## [TASK TO CARRY OUT]
Take the entries below and write them out exactly, with each picture removed.

Document structure recognition data:
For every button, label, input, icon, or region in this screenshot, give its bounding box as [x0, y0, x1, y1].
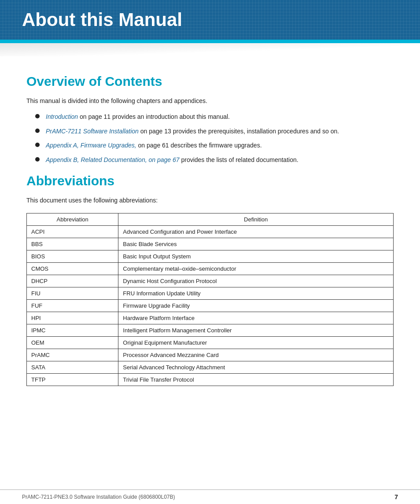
main-content: Overview of Contents This manual is divi… — [0, 56, 420, 426]
table-cell: Hardware Platform Interface — [118, 312, 394, 324]
appendix-b-link[interactable]: Appendix B, Related Documentation, on pa… — [46, 156, 180, 163]
list-item: Appendix A, Firmware Upgrades, on page 6… — [35, 140, 394, 150]
footer-page-number: 7 — [394, 493, 398, 500]
table-cell: Complementary metal–oxide–semiconductor — [118, 263, 394, 275]
table-row: PrAMCProcessor Advanced Mezzanine Card — [27, 349, 394, 361]
table-cell: ACPI — [27, 226, 118, 238]
table-row: FIUFRU Information Update Utility — [27, 287, 394, 300]
table-cell: DHCP — [27, 275, 118, 287]
table-cell: Serial Advanced Technology Attachment — [118, 361, 394, 374]
overview-heading: Overview of Contents — [26, 74, 394, 89]
table-row: BBSBasic Blade Services — [27, 238, 394, 250]
table-row: ACPIAdvanced Configuration and Power Int… — [27, 226, 394, 238]
table-row: IPMC Intelligent Platform Management Con… — [27, 324, 394, 337]
table-cell: OEM — [27, 337, 118, 349]
table-row: TFTPTrivial File Transfer Protocol — [27, 374, 394, 386]
table-cell: Processor Advanced Mezzanine Card — [118, 349, 394, 361]
appendix-a-link[interactable]: Appendix A, Firmware Upgrades, — [46, 142, 136, 149]
overview-bullet-list: Introduction on page 11 provides an intr… — [26, 112, 394, 165]
header-banner: About this Manual — [0, 0, 420, 40]
table-cell: HPI — [27, 312, 118, 324]
table-row: CMOSComplementary metal–oxide–semiconduc… — [27, 263, 394, 275]
table-cell: FUF — [27, 300, 118, 312]
table-cell: FRU Information Update Utility — [118, 287, 394, 300]
table-row: OEMOriginal Equipment Manufacturer — [27, 337, 394, 349]
table-cell: Dynamic Host Configuration Protocol — [118, 275, 394, 287]
list-item: PrAMC-7211 Software Installation on page… — [35, 126, 394, 136]
bullet-text: Appendix B, Related Documentation, on pa… — [46, 155, 298, 165]
table-cell: BBS — [27, 238, 118, 250]
abbreviations-table: Abbreviation Definition ACPIAdvanced Con… — [26, 213, 394, 386]
table-cell: Trivial File Transfer Protocol — [118, 374, 394, 386]
table-cell: IPMC — [27, 324, 118, 337]
bullet-dot — [35, 129, 40, 133]
table-row: FUFFirmware Upgrade Facility — [27, 300, 394, 312]
overview-intro: This manual is divided into the followin… — [26, 96, 394, 106]
page-footer: PrAMC-7211-PNE3.0 Software Installation … — [0, 489, 420, 504]
page-title: About this Manual — [0, 9, 182, 30]
table-cell: SATA — [27, 361, 118, 374]
accent-bar — [0, 40, 420, 43]
table-cell: TFTP — [27, 374, 118, 386]
abbreviations-heading: Abbreviations — [26, 173, 394, 188]
table-cell: Firmware Upgrade Facility — [118, 300, 394, 312]
table-cell: Advanced Configuration and Power Interfa… — [118, 226, 394, 238]
table-row: HPIHardware Platform Interface — [27, 312, 394, 324]
bullet-text: PrAMC-7211 Software Installation on page… — [46, 126, 339, 136]
table-cell: FIU — [27, 287, 118, 300]
abbreviations-intro: This document uses the following abbrevi… — [26, 195, 394, 205]
table-cell: BIOS — [27, 250, 118, 263]
sub-header-decoration — [0, 43, 420, 56]
list-item: Introduction on page 11 provides an intr… — [35, 112, 394, 121]
table-cell: Intelligent Platform Management Controll… — [118, 324, 394, 337]
table-cell: PrAMC — [27, 349, 118, 361]
table-cell: Basic Input Output System — [118, 250, 394, 263]
footer-left-text: PrAMC-7211-PNE3.0 Software Installation … — [22, 494, 175, 500]
bullet-dot — [35, 114, 40, 118]
bullet-dot — [35, 143, 40, 147]
table-cell: Original Equipment Manufacturer — [118, 337, 394, 349]
col-header-abbreviation: Abbreviation — [27, 213, 118, 226]
table-row: DHCPDynamic Host Configuration Protocol — [27, 275, 394, 287]
bullet-text: Appendix A, Firmware Upgrades, on page 6… — [46, 140, 262, 150]
list-item: Appendix B, Related Documentation, on pa… — [35, 155, 394, 165]
intro-link[interactable]: Introduction — [46, 113, 78, 120]
bullet-dot — [35, 157, 40, 162]
table-cell: Basic Blade Services — [118, 238, 394, 250]
pramc-install-link[interactable]: PrAMC-7211 Software Installation — [46, 128, 139, 135]
bullet-text: Introduction on page 11 provides an intr… — [46, 112, 230, 121]
col-header-definition: Definition — [118, 213, 394, 226]
table-row: BIOSBasic Input Output System — [27, 250, 394, 263]
table-row: SATASerial Advanced Technology Attachmen… — [27, 361, 394, 374]
table-cell: CMOS — [27, 263, 118, 275]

## [RESPONSE FOR THIS EXERCISE]
For every button, label, input, icon, or region in this screenshot, give its bounding box as [x0, y0, x1, y1].
main-content: Overview of Contents This manual is divi… — [0, 56, 420, 426]
table-cell: Hardware Platform Interface — [118, 312, 394, 324]
appendix-b-link[interactable]: Appendix B, Related Documentation, on pa… — [46, 156, 180, 163]
list-item: Appendix A, Firmware Upgrades, on page 6… — [35, 140, 394, 150]
footer-page-number: 7 — [394, 493, 398, 500]
table-cell: Complementary metal–oxide–semiconductor — [118, 263, 394, 275]
table-row: PrAMCProcessor Advanced Mezzanine Card — [27, 349, 394, 361]
table-cell: ACPI — [27, 226, 118, 238]
table-row: FIUFRU Information Update Utility — [27, 287, 394, 300]
table-cell: DHCP — [27, 275, 118, 287]
table-cell: Serial Advanced Technology Attachment — [118, 361, 394, 374]
overview-heading: Overview of Contents — [26, 74, 394, 89]
table-row: BBSBasic Blade Services — [27, 238, 394, 250]
table-row: ACPIAdvanced Configuration and Power Int… — [27, 226, 394, 238]
table-row: IPMC Intelligent Platform Management Con… — [27, 324, 394, 337]
table-cell: OEM — [27, 337, 118, 349]
table-row: TFTPTrivial File Transfer Protocol — [27, 374, 394, 386]
table-cell: Processor Advanced Mezzanine Card — [118, 349, 394, 361]
appendix-a-link[interactable]: Appendix A, Firmware Upgrades, — [46, 142, 136, 149]
overview-bullet-list: Introduction on page 11 provides an intr… — [26, 112, 394, 165]
header-banner: About this Manual — [0, 0, 420, 40]
table-cell: HPI — [27, 312, 118, 324]
table-row: CMOSComplementary metal–oxide–semiconduc… — [27, 263, 394, 275]
table-cell: FUF — [27, 300, 118, 312]
table-cell: FRU Information Update Utility — [118, 287, 394, 300]
table-row: OEMOriginal Equipment Manufacturer — [27, 337, 394, 349]
table-cell: Dynamic Host Configuration Protocol — [118, 275, 394, 287]
list-item: PrAMC-7211 Software Installation on page… — [35, 126, 394, 136]
bullet-text: Appendix B, Related Documentation, on pa… — [46, 155, 298, 165]
table-cell: BBS — [27, 238, 118, 250]
abbreviations-table: Abbreviation Definition ACPIAdvanced Con… — [26, 213, 394, 386]
table-cell: Trivial File Transfer Protocol — [118, 374, 394, 386]
table-cell: IPMC — [27, 324, 118, 337]
bullet-dot — [35, 129, 40, 133]
table-row: FUFFirmware Upgrade Facility — [27, 300, 394, 312]
overview-intro: This manual is divided into the followin… — [26, 96, 394, 106]
page-footer: PrAMC-7211-PNE3.0 Software Installation … — [0, 489, 420, 504]
page-title: About this Manual — [0, 9, 182, 30]
table-cell: SATA — [27, 361, 118, 374]
accent-bar — [0, 40, 420, 43]
table-cell: TFTP — [27, 374, 118, 386]
abbreviations-heading: Abbreviations — [26, 173, 394, 188]
table-cell: Firmware Upgrade Facility — [118, 300, 394, 312]
table-cell: Advanced Configuration and Power Interfa… — [118, 226, 394, 238]
table-row: HPIHardware Platform Interface — [27, 312, 394, 324]
bullet-text: PrAMC-7211 Software Installation on page… — [46, 126, 339, 136]
table-cell: FIU — [27, 287, 118, 300]
abbreviations-intro: This document uses the following abbrevi… — [26, 195, 394, 205]
table-cell: BIOS — [27, 250, 118, 263]
sub-header-decoration — [0, 43, 420, 56]
list-item: Introduction on page 11 provides an intr… — [35, 112, 394, 121]
table-cell: Intelligent Platform Management Controll… — [118, 324, 394, 337]
table-cell: PrAMC — [27, 349, 118, 361]
table-cell: Basic Input Output System — [118, 250, 394, 263]
footer-left-text: PrAMC-7211-PNE3.0 Software Installation … — [22, 494, 175, 500]
bullet-dot — [35, 114, 40, 118]
bullet-dot — [35, 143, 40, 147]
table-cell: Original Equipment Manufacturer — [118, 337, 394, 349]
col-header-abbreviation: Abbreviation — [27, 213, 118, 226]
table-row: DHCPDynamic Host Configuration Protocol — [27, 275, 394, 287]
bullet-text: Appendix A, Firmware Upgrades, on page 6… — [46, 140, 262, 150]
list-item: Appendix B, Related Documentation, on pa… — [35, 155, 394, 165]
intro-link[interactable]: Introduction — [46, 113, 78, 120]
bullet-dot — [35, 157, 40, 162]
table-cell: Basic Blade Services — [118, 238, 394, 250]
pramc-install-link[interactable]: PrAMC-7211 Software Installation — [46, 128, 139, 135]
bullet-text: Introduction on page 11 provides an intr… — [46, 112, 230, 121]
col-header-definition: Definition — [118, 213, 394, 226]
table-row: BIOSBasic Input Output System — [27, 250, 394, 263]
table-row: SATASerial Advanced Technology Attachmen… — [27, 361, 394, 374]
table-cell: CMOS — [27, 263, 118, 275]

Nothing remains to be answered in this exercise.